ENTRIES SHOWN →
- Opening Delimiter -
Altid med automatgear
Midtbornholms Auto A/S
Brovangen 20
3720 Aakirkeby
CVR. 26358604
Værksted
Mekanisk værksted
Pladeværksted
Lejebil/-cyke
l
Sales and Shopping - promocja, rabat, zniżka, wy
- Closing Delimiter -
- Opening Delimiter -
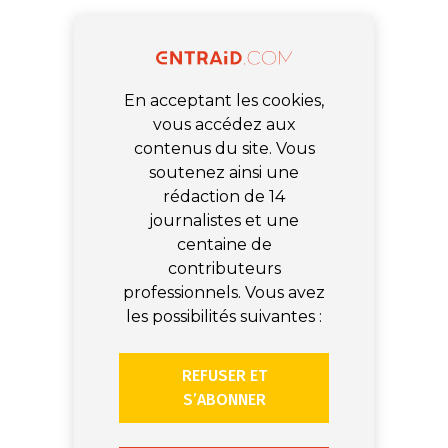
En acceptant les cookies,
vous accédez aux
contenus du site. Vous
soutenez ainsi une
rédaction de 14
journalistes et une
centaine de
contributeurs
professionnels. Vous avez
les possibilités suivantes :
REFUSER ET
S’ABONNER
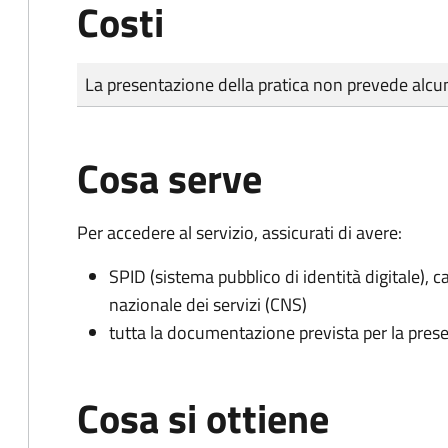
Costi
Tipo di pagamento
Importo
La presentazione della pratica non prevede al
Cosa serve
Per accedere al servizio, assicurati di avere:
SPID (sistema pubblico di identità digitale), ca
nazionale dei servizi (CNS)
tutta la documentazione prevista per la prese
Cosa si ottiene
- Closing Delimiter -
- Opening Delimiter -
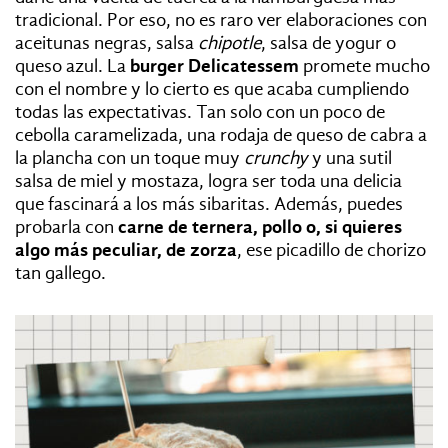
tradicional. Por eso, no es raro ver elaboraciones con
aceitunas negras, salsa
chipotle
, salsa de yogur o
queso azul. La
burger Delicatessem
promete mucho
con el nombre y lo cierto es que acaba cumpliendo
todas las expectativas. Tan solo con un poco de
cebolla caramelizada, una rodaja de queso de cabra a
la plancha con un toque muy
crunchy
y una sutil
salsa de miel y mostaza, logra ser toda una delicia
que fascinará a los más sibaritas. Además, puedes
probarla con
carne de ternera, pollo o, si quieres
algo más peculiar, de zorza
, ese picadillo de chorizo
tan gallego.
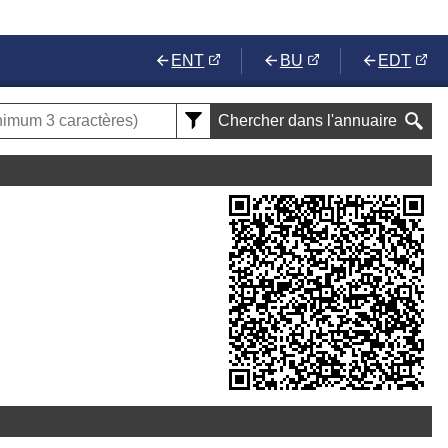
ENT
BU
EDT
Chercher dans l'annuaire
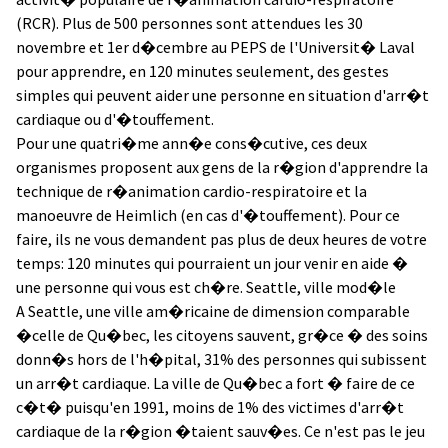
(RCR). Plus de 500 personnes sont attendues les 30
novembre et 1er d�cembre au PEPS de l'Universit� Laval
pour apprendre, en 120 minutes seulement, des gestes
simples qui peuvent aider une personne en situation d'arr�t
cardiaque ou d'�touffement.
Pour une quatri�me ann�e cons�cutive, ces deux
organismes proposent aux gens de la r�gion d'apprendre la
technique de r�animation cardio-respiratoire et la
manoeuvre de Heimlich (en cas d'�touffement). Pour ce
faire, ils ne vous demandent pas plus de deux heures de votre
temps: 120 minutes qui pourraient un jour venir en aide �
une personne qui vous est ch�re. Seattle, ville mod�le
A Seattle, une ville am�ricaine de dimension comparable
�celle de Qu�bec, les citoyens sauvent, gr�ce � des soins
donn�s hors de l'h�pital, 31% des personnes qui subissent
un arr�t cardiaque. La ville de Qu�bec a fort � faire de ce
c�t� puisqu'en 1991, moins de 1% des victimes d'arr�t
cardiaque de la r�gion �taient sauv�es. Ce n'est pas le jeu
- Closing Delimiter -
YOUR ASSIGNMENT → Work through the records above line by line and count those that hold the string "minutes". Give only the result.

WRITTEN RESPONSE → 2